[Qemu-devel] Race condition between signal handler and cpu_exec()

[Qemu-devel] Race condition between signal handler and cpu_exec()

[Aurelien Jarno]

Hi,

I have just found the root of a long standing but rare problem, the 
freeze of QEMU for a few seconds when using -clock dynticks. Laurent
Vivier, while working on the DMA support in MACIO remarked that running
'dbench 1' in the PPC target almost always trigger the bug after some
time. This helped finding the problem.

The problem is caused by a race condition between the signal handler and
cpu_exec():
- host_alarm_handler() calls cpu_interrupt(env, CPU_INTERRUPT_EXIT);
- cpu_interrupt(CPUState *env, int mask) does env->interrupt_request |= mask;
- it can happen while cpu_exec() does:

|  if (env->interrupt_request & CPU_INTERRUPT_EXITTB) {
|      env->interrupt_request &= ~CPU_INTERRUPT_EXITTB; 

- the corresponding x86_64 assembly code is:
|	movl    624(%r14), %eax
|	testb   $4, %al
|	je      .L26
|	andl    $-5, %eax
|	movl    %eax, 624(%r14)

That is a non atomic operation. This cause an endless loop in cpu_exec().
I guess it can happens at other place modifying env->interrupt_request,
but this seems to occurs that as this code is executed very often.

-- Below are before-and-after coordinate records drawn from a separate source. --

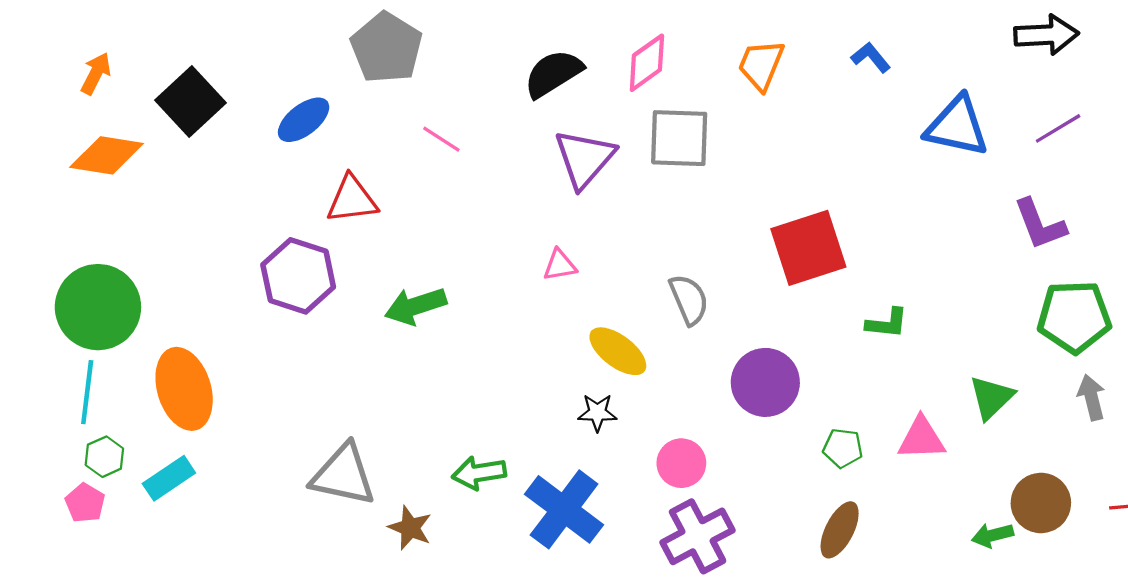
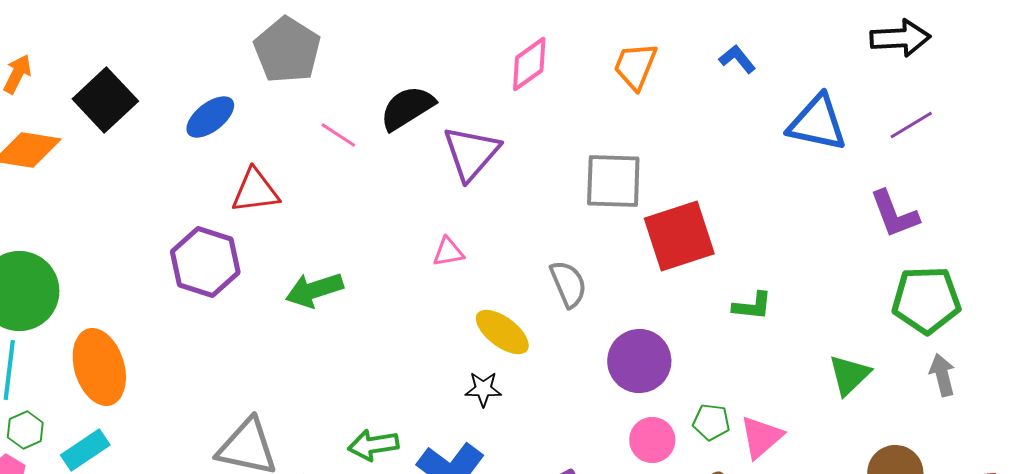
black semicircle: (553, 74) -> (407, 108), moved
gray square: (679, 138) -> (613, 181), moved
pink triangle: (921, 438) -> (761, 437), moved, turned -39
pink circle: (681, 463) -> (652, 440), moved

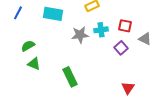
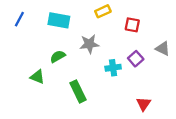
red square: (125, 26) -> (132, 25), moved
cyan cross: (101, 30) -> (113, 68), moved
green semicircle: (28, 46) -> (58, 56), moved

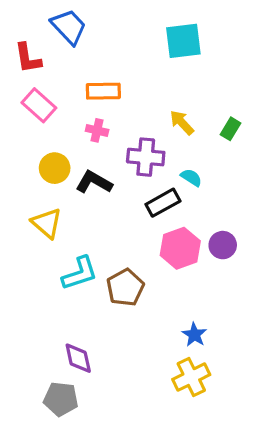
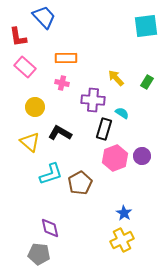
cyan square: (183, 41) -> (146, 26), moved
black L-shape: (94, 182) -> (60, 133), moved
black rectangle: (163, 203) -> (104, 129), turned -45

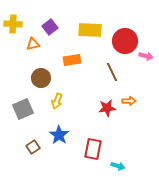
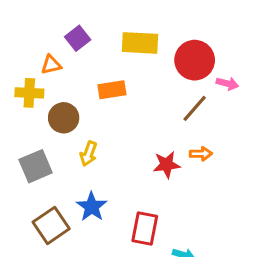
yellow cross: (13, 24) -> (29, 93), moved
brown line: (112, 72) -> (195, 108), moved, turned 66
brown square: (33, 147) -> (51, 225), size x1.6

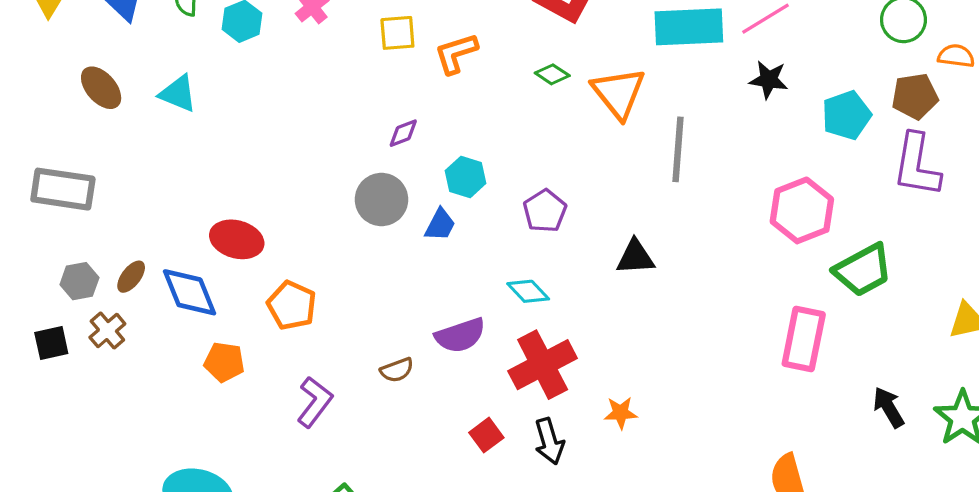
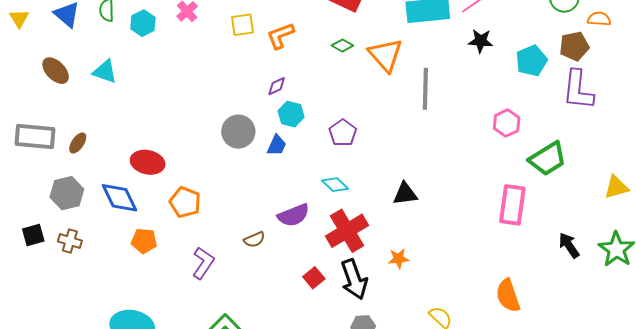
purple diamond: (403, 133) -> (277, 86), moved
pink hexagon: (802, 210) -> (507, 123), size x0.7
black triangle: (635, 257) -> (405, 194), moved
brown ellipse: (131, 277) -> (78, 143), moved
gray hexagon: (79, 281) -> (67, 193), moved, size x1.4
brown cross: (107, 331) -> (70, 241), moved, turned -30
black arrow: (549, 441) -> (354, 279), size x1.4

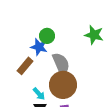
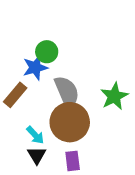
green star: (94, 35) -> (114, 96), moved, turned 30
blue star: (39, 47) -> (35, 68), turned -30

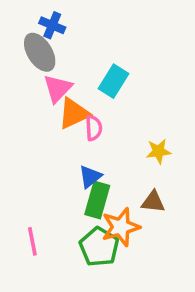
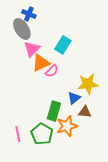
pink semicircle: (94, 128) -> (52, 71), turned 48
yellow star: (159, 151) -> (88, 84), size x1.5
blue triangle: (90, 177) -> (74, 98), moved
green pentagon: (99, 247) -> (42, 134), moved

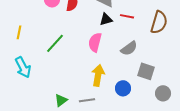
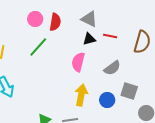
green line: (55, 43) -> (38, 47), moved
blue circle: (123, 88) -> (107, 100), moved

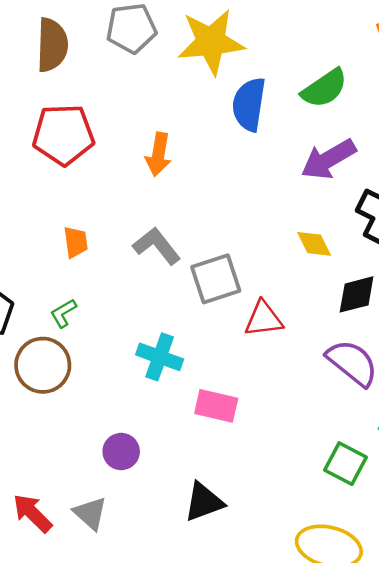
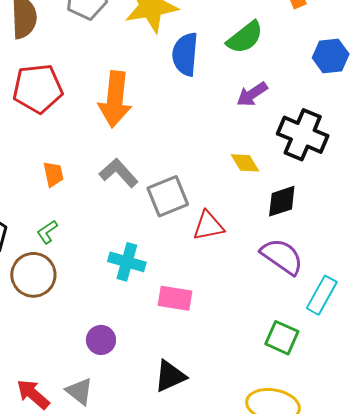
orange arrow: (158, 154) -> (115, 99), size x1.6
purple arrow: (328, 159) -> (252, 94), size x0.7

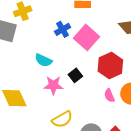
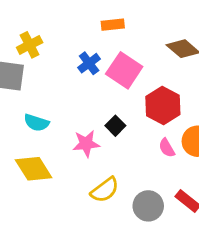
cyan semicircle: (43, 60) -> (36, 123), moved

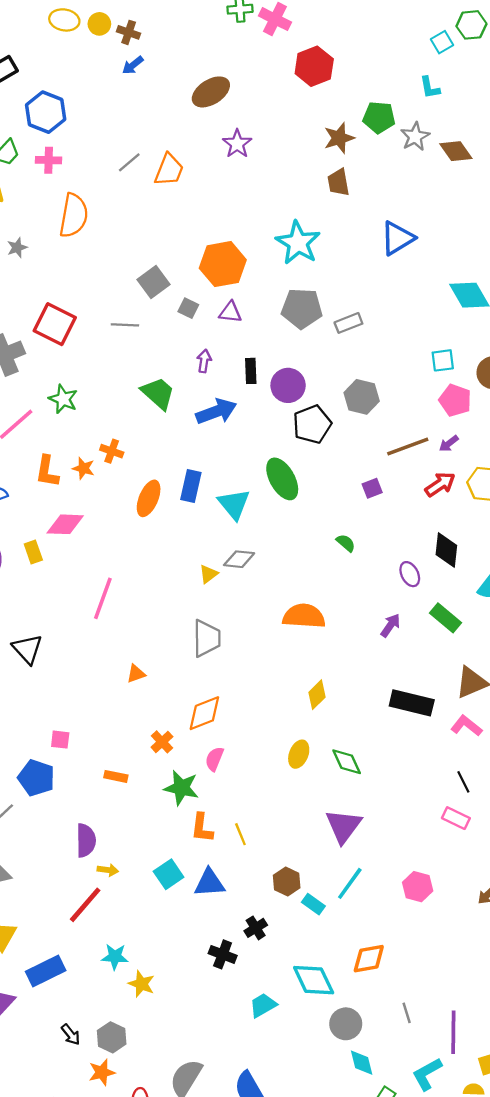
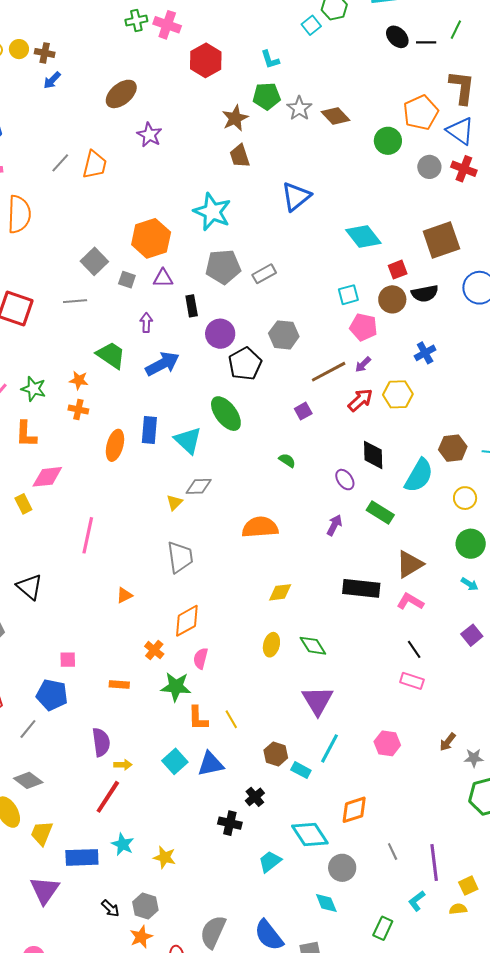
cyan L-shape: (430, 88) -> (270, 60), moved
black rectangle: (251, 371) -> (192, 306), moved
green star: (63, 399) -> (33, 389), moved
orange star: (83, 468) -> (79, 380), moved
yellow diamond: (317, 695) -> (280, 592), turned 45
cyan star: (115, 957) -> (123, 844), moved, turned 30
blue rectangle: (46, 971) -> (82, 857), turned 32
cyan diamond: (362, 1063) -> (326, 903), moved
cyan L-shape: (427, 1074) -> (417, 901), size x0.7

This does not happens with clocks other than dynticks, as they trigger
SIGALRM again and again which at the end sets the correct value.

I am currently too tired to find a proper solution (which should only
use read/write to a variable to keep the operations atomic), I'll look
at that tomorrow, but patches are welcome in the meanwhile.

-- 
Aurelien Jarno	                        GPG: 1024D/F1BCDB73
aurelien@aurel32.net                 http://www.aurel32.net

Re: [Qemu-devel] Race condition between signal handler and cpu_exec()

[Jamie Lokier]

Aurelien Jarno wrote:
> I am currently too tired to find a proper solution (which should only
> use read/write to a variable to keep the operations atomic), I'll look
> at that tomorrow, but patches are welcome in the meanwhile.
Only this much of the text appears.